En üst kat komple restorant, manzara güzel. La Place, fiyatlar öğrenci işi, yemekler lezzetli. Mevsim uygunsa terası açık. Bir diğer seçenek de kütüphane'nin ana girişinin hemen sağ tarafında bir adet Vapiano var. Kendisi franchise bir italyan restoranı, burda da fiyatlar öğrenci işi. Çalışan dimağları pizza, makarna ve tiramisu ile karbonhidrata doyuruyor. Kanala bakan uzun ince büyük bir balkonu var. Kütüphane'nin üst katındaki teras henüz açılmamışsa, hava güzelse ve yemeğinizi dışarıda yemek istiyorsanız burayı deneyebilirsiniz.

(Şimdi efenim Türkiye'deyken az dalga geçilmedi benle bu kütüphane mevzusunda. Etkinlik olarak arkadaşla dışarda buluşma mevzusunu oturtamamıştım bir türlü.( Burada sağolsun, bakkaldan iki bira kaptım geliyorum, evde misin? sorusunun gerçek hayatta bir karşılığı olmadığından, dışarıda buluşmanın raconunu da öğrendik mecburen) Kız arkadaşlarımla buluşayım, alışverişe gidelim, olmadı bir patisseriede oturup şirin, minik kekler yiyelim, bu işleri kıvıramıyordum. Arkadaşımı, çıkma teklif eder gibi arayıp bir de üstüne aklıma sadece "kütüphaneye gidelim mi?" demenin geldiği zamanlar oldu. Sağolsunlar beni kırmayıp kütüphanede buluşuyorlardı. Bu nedenle, burada Fransız arkadaş, arayıp da kütüphaneye gidelim mi diye sorunca şaşkınlıkla karışık bir sevinçle "ulaaann, demek ki böyle oluyormuş" demem ondandır.

Kütüphaneye gidelim mi Aysel?
Oba'nın bu giriş katında bilgisayarınızı alıp çalışabileceğiniz (internet yok, aman diyeyim) masalar, neredeyse her dilden okuyabileceğiniz çeşitli aylık dergi ve günlük gazeteler (Milliyet ve Cumhuriyet vardı niyeyse) geniş koltuklar, ve bir cafe var. Kütüphane'nin bu ilk katında sessiz olma şartı yok. İsteyen birlikte çalışıyor, isteyen telefonla konuşuyor. Ama makul ölçülerde, öyle harran gürran bir ortam değil. Farkli dillerden kitaplar üçüncü katta, küçük de olsa Turkce kitaplardan olusan bir bolumu var. Genellikle yurtdisinda yasayan Turk yazarlarin kitaplarindan olusuyor.

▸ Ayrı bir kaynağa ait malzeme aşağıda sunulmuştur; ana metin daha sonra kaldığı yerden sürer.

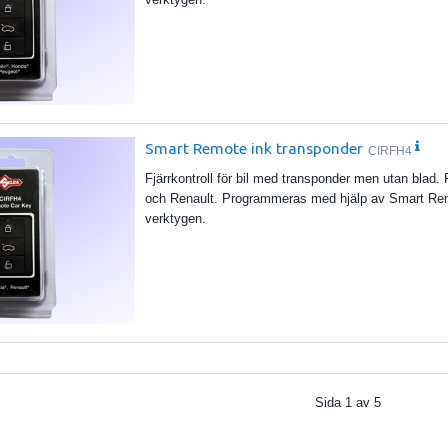
Smart Remote ink transponder
CIRFH4
Fjärrkontroll för bil med transponder men utan blad. 
och Renault. Programmeras med hjälp av Smart 
verktygen.
Sida
1
av
5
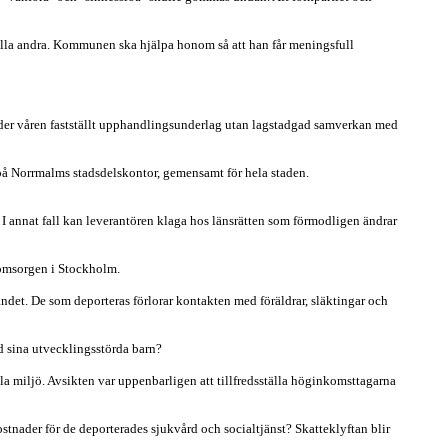
lla andra. Kommunen ska hjälpa honom så att han får meningsfull
nder våren fastställt upphandlingsunderlag utan lagstadgad samverkan med
å Norrmalms stadsdelskontor, gemensamt för hela staden.
 annat fall kan leverantören klaga hos länsrätten som förmodligen ändrar
 omsorgen i Stockholm.
t. De som deporteras förlorar kontakten med föräldrar, släktingar och
ed sina utvecklingsstörda barn?
miljö. Avsikten var uppenbarligen att tillfredsställa höginkomsttagarna
nader för de deporterades sjukvård och socialtjänst? Skatteklyftan blir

Gelelim kütüphane içindeki ilginç noktalara. Koltuk minderlerinden klübeler yapıp içinde garip bir mutluluk ve heyecanla oturmuş bir neslin mensubu olarak diyebilirim ki üst kattaki, şu garip gureba çalışma kabinlerinin içine yuvalanırken aynı zamanda içimizden "denizaltıymış burası meğersem" diye geçirebiliriz.




Kütüphane'nin ömür geçirilesi en tontiş yeri neresi diye soracak olursanız, derim ki en alt katı. En alt katta tam ortada kocaman bir cam vitrin içinde minyatür bir fare mahallesi var. kat kat evleri, dükkanları, matbaası,  laboratuarı(labarotuar,labratuar) laborotuarı, pastanesi ve fırınıyla  yaklaşık 3 metre uzunluğunda bir mahalle. Yamacında da mahallenin  detaylarını anlatan bir sürü kitap mevcut.

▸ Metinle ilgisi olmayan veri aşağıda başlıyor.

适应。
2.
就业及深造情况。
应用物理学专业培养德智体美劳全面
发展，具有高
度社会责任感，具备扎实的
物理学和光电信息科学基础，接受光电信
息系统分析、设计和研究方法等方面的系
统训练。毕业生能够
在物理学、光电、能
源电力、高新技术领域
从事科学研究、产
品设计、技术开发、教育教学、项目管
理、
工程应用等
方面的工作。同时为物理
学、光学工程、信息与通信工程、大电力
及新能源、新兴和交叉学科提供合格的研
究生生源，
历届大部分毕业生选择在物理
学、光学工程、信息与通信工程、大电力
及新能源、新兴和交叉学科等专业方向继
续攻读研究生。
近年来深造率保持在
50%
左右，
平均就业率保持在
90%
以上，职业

Gelelim en alt kata. Charlotte Perkins Gilman'ın Türkçe'ye Sarı Duvar Kağıtları diye çevrilmiş şahane bir kitabı var. İncecik, insan okurken hem şok oluyor hem de garip ve rahatsız edici anlatımının etkisinde kalıyor. Charlotte beni affetsin ama OBA tuvaletlerine giderkenki koca duvardaki sarı duvar kağıtları da beterin beteri varmış dedirtiyor. İnsanı tarifsiz duygu ve düşüncelere sürüklüyor. Duvar kağıdı kıllı olur mu arkadaş! böyle sanat olmaz olsun (kusura bakma melih gökçek hala senle aynı noktada değiliz) ama arkadaş bu nasıl bir zulümdür ya. Allahtan ecnebi memleketteyiz. Siyah ve kıvırcık versiyonunu düşünmek bile istemiyorum. 
o iç mimar şimdi kör oldu

Bu arada tuvalete girişte yanınızda bozuk bir 50 cent bulundurun.


Afrika masallari ve Tropenmuseum

En son yazımızı yazalı bir yıldan fazla olmuş. İşin ilginci, bu süre içinde neredeyse hergün yazacak şeyleri biriktirip kafamda tasarladım. Canım arkadaşlarımın kavanozundan çıkan mesajlarıyla bir sürü şey yaptım, bunları anlatmak için bir sürü fotoğraf çektim. Bir yıl önce yazılmaya başlanmış bir Amsterdam Halk Kütüphanesi yazısı bile hazırda bekliyor. Bir dahaki yazıyı ne zaman yazarım bilmem. Bugün doğum günüm ve resmi olarak 30 yaşındayım. Doğduğun yaş saylanmaz, öyle oldu böyle oldu diyerek kaçabileceğim bir durum da kalmadı. Tertemiz bir otuzla karşı karşıyayız. Neyse canım insanlar ne 40'lara 50'lere 60'lara giriyorlar da gıkları çıkmıyor (70'den sonra kafa rahatlıyor diye umuyorum). 30 yaş da çok ilginç, ağırlığını hissetmek, gereksiz duygusallıkla kendini bilmez gençlik arasında çok ince bir çizgide duruyor. Ama oturup düşünmek için çok nedenim var bir yandan da, nasıl söylenir bilmem ki, bunlarda biri artık hayatımın hiç bir anında yalnız olmamam. Şimdi bugünün şerefine kavanozdan bir kart çekiyorum. 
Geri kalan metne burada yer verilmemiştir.